The stone-based structure of Conwy castle.
Not a great title, but it is the best I could manage when attempting to put together a report on the northern coast of Wales and the Wirral in western England, conducted in immediate succession from the flash tour of southern Wales. The first port of call was the rural island of Anglesey, which is largely overlooked by tourists, as it is best described as a Welsh outpost with a few key reference points which put the island on the map. Separated from mainland Wales by the Menai Straits, the trunk road which leads to Holyhead, the island's chief town, is the quickest way to traverse the full length of the island, but not, might I add the prettiest route.
Typical seafront guesthouses at Llandudno.
Nor is the town itself, in my view, anything too worthy of picture-postcard material, but the sea links to nearby Ireland ensure that the town it at very least itinerant. The town with the UK's longest place name 'Llanfairpwllgwyngyllgogerychwyrndrobwllllantysiliogogogoch', to be precise, is also located on the island, and it worth stopping off at the station there, just to see how many walls are adorned with plaques bearing this very place name! Moving onto the northern coast of Wales, Conwy proved to be an all-round winner, a castle town of relative note, with enough souvenir shops and restaurants to make the place an ideal and unmissable stop-off point, or even a day trip for anyone holidaying in the region. Nearby Llandudno could well be classed as Wales' premiermost seaside spot, and a glut of easily-digestible attractions make it worthy of its 'family resort' tag, yet neighbouring Rhyl has not been blessed with the same level of praise, perhaps due to the fact that it lacks the multitude of tourist draw cards, its leisure pool 'The Sun Centre' replete with indoor pool overhead monorail (!), being one of the town's healthier achievements.

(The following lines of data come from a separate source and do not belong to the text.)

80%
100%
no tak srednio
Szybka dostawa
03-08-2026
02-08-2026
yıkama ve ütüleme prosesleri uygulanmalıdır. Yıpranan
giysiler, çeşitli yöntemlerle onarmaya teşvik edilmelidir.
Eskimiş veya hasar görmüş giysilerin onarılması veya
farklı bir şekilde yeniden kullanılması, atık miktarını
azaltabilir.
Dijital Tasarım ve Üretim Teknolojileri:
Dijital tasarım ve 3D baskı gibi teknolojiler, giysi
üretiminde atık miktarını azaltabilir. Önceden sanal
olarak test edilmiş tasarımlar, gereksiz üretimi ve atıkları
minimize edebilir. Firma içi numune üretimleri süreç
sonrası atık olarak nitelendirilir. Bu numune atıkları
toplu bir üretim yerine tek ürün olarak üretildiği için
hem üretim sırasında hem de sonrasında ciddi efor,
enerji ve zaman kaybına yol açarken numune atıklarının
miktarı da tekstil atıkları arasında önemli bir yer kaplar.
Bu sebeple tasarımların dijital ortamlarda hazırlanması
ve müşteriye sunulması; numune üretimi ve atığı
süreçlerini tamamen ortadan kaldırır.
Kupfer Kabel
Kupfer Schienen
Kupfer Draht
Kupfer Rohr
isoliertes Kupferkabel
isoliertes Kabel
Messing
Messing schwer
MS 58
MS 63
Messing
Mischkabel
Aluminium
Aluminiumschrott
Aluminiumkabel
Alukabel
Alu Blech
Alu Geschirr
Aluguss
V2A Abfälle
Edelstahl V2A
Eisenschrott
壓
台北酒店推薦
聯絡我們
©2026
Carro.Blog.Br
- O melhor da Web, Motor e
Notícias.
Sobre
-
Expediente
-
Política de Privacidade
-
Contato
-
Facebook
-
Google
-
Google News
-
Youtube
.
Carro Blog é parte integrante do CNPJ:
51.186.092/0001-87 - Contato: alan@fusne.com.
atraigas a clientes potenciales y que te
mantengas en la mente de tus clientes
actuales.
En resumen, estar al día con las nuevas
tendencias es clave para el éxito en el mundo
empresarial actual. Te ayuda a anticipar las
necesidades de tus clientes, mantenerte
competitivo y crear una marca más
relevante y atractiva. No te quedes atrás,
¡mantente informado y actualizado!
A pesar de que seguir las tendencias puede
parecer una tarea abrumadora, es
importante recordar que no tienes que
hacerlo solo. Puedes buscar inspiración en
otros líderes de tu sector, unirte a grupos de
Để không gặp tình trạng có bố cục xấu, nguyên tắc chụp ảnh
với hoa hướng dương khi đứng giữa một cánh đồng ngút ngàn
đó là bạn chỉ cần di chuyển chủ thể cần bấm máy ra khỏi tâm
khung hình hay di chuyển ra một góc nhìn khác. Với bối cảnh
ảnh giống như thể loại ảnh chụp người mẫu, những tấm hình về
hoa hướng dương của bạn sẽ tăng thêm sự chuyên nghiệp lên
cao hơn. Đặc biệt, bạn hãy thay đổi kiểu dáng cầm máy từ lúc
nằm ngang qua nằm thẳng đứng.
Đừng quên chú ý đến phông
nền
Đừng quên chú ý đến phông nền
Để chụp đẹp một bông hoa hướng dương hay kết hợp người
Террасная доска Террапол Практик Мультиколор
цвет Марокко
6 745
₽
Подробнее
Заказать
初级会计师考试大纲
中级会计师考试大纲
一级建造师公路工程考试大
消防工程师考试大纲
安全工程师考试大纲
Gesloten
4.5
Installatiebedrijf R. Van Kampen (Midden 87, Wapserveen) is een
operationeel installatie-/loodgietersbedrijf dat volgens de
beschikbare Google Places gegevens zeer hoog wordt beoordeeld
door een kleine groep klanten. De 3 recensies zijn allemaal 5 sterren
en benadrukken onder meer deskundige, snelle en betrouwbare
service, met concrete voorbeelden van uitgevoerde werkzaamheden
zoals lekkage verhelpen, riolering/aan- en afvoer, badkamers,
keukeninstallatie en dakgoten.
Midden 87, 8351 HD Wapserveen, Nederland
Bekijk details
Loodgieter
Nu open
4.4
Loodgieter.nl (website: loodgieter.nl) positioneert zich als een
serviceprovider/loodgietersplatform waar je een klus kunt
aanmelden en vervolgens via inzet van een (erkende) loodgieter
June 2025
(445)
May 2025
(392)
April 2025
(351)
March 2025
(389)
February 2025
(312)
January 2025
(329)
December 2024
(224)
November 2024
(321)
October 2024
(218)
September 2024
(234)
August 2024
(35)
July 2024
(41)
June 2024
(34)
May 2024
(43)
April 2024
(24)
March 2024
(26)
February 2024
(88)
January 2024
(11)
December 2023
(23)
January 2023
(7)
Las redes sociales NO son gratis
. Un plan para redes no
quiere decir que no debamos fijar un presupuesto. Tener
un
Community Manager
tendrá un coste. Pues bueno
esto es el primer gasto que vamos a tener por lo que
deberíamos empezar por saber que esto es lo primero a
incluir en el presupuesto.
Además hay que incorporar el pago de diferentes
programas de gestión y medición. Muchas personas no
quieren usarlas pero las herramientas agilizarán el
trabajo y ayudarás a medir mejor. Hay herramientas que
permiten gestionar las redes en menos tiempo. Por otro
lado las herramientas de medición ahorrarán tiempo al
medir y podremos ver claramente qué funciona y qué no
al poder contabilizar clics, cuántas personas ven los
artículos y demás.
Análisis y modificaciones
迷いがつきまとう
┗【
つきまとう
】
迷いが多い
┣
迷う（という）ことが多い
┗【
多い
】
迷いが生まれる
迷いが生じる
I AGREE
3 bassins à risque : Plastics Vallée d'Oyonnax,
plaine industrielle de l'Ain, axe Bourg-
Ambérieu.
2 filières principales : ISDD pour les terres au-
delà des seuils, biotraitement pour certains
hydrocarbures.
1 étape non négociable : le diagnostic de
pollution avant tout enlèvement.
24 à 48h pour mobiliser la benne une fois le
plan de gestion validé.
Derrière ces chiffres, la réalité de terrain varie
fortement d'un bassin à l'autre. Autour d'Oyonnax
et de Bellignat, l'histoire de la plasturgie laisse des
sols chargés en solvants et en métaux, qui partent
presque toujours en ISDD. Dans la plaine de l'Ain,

Brilliantly artistic shop window display in Prestatyn.
Following a brief dinner stop in nearby Prestatyn, Wales was then just a fading image in my rear view mirror, as I headed towards the Wirral to check out the signs of life there. Monday morning in Birkenhead
did not appear upon first glance to be the sprightliest way to spend the dying days of Easter, but after a brief stroll around town, it revealed itself to have more substance than was originally deemed. Two more stop-off points in the Wirral, namely New Brighton (and its famed promenade) and Hoylake completed the set, and from then on, it was homeward bound, with the memories of Wales being a recent addition to my travel-drenched mindset. I am often asked why destinations so close to home such as Wales are left until the later stages of my travel experiences, and the best answer I can offer is that the whole lifestyle choice is ongoing, and it is assumed that no stone shall be left unturned, and the order of ticking destinations off the list should not reflect where priorities and preferences lie.
Redbrick architecture of Birkenhead.
Besides, once a traveller puts plans of this ilk on the back burner, who could dispute there is every prospect that, with the continued growth in status of their dream destinations, they could quite easily mature in the vaults like a fine whisky?